(Stored items from a collection)

────────────────

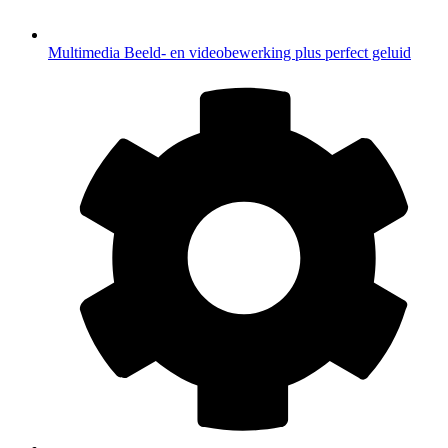
Multimedia
Beeld- en videobewerking plus perfect geluid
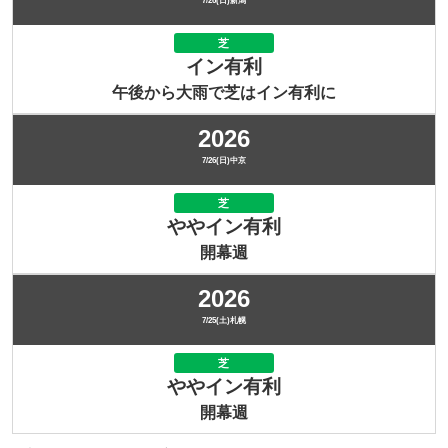
7/26(日)新潟
芝
イン有利
午後から大雨で芝はイン有利に
2026
7/26(日)中京
芝
ややイン有利
開幕週
2026
7/25(土)札幌
芝
ややイン有利
開幕週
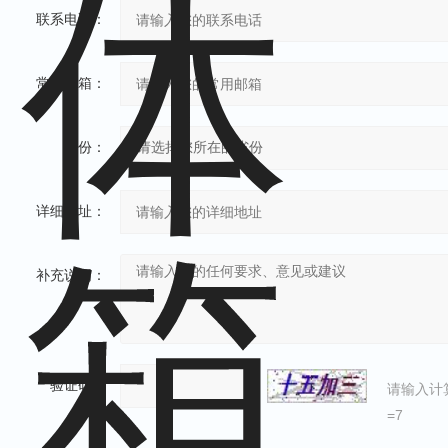
联系电话：
常用邮箱：
省份：
详细地址：
补充说明：
验证码：
请输入计
=7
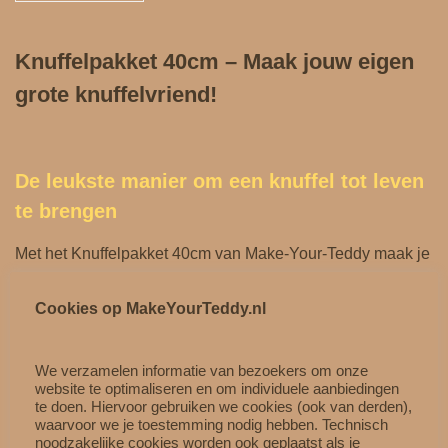
k
k
Knuffelpakket 40cm – Maak jouw eigen
e
grote knuffelvriend!
t
4
0
c
De leukste manier om een knuffel tot leven
m
te brengen
a
a
Met het Knuffelpakket 40cm van Make‑Your‑Teddy maak je
n
samen met je kind een onvergetelijke ervaring.
t
Cookies op MakeYourTeddy.nl
Kies een van de lieve 40cm knuffels, vul hem zelf met de
a
zachte fibervulling en geef hem een wenshartje voor een
l
extra magisch moment.
We verzamelen informatie van bezoekers om onze
website te optimaliseren en om individuele aanbiedingen
Dit pakket is ideaal voor thuis, een kinderfeestje of als
te doen. Hiervoor gebruiken we cookies (ook van derden),
onderdeel van een KidsWorkshop.
waarvoor we je toestemming nodig hebben. Technisch
noodzakelijke cookies worden ook geplaatst als je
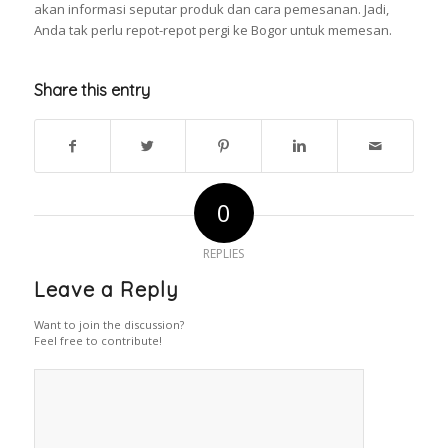
akan informasi seputar produk dan cara pemesanan. Jadi,
Anda tak perlu repot-repot pergi ke Bogor untuk memesan.
Share this entry
0
REPLIES
Leave a Reply
Want to join the discussion?
Feel free to contribute!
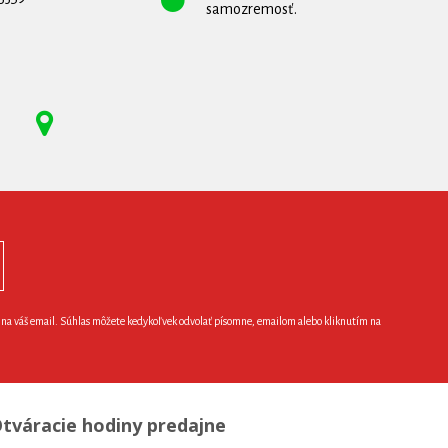
samozremosť.
e na váš email. Súhlas môžete kedykoľvek odvolať písomne, emailom alebo kliknutím na
tváracie hodiny predajne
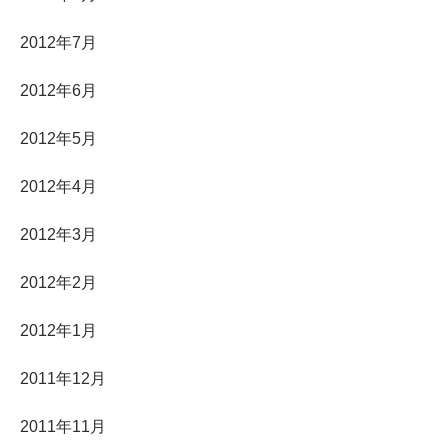
2012年7月
2012年6月
2012年5月
2012年4月
2012年3月
2012年2月
2012年1月
2011年12月
2011年11月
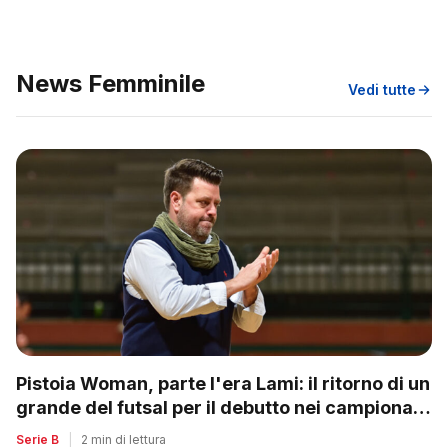
News Femminile
Vedi tutte
Pistoia Woman, parte l'era Lami: il ritorno di un
grande del futsal per il debutto nei campionati
nazionali
Serie B
|
2 min di lettura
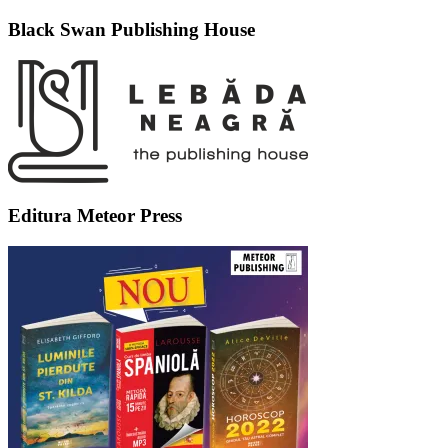
Black Swan Publishing House
Editura Meteor Press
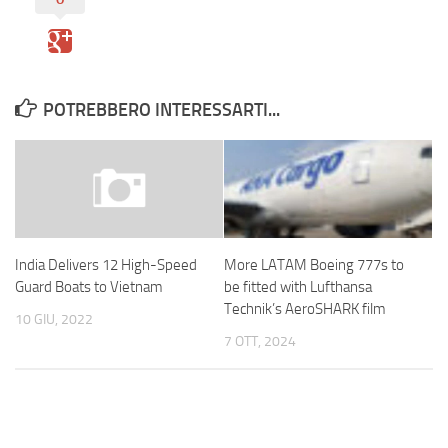
POTREBBERO INTERESSARTI...
More LATAM Boeing 777s to
India Delivers 12 High-Speed
be fitted with Lufthansa
Guard Boats to Vietnam
Technik’s AeroSHARK film
10 GIU, 2022
7 OTT, 2024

────────────────

▸ **ASSIGNMENT**: Search the entries for the string "Knuffelpakket" and copy each line where it occurs.

▸ **WRITTEN SOLUTION**:
Knuffelpakket 40cm – Maak jouw eigen
Met het Knuffelpakket 40cm van Make‑Your‑Teddy maak je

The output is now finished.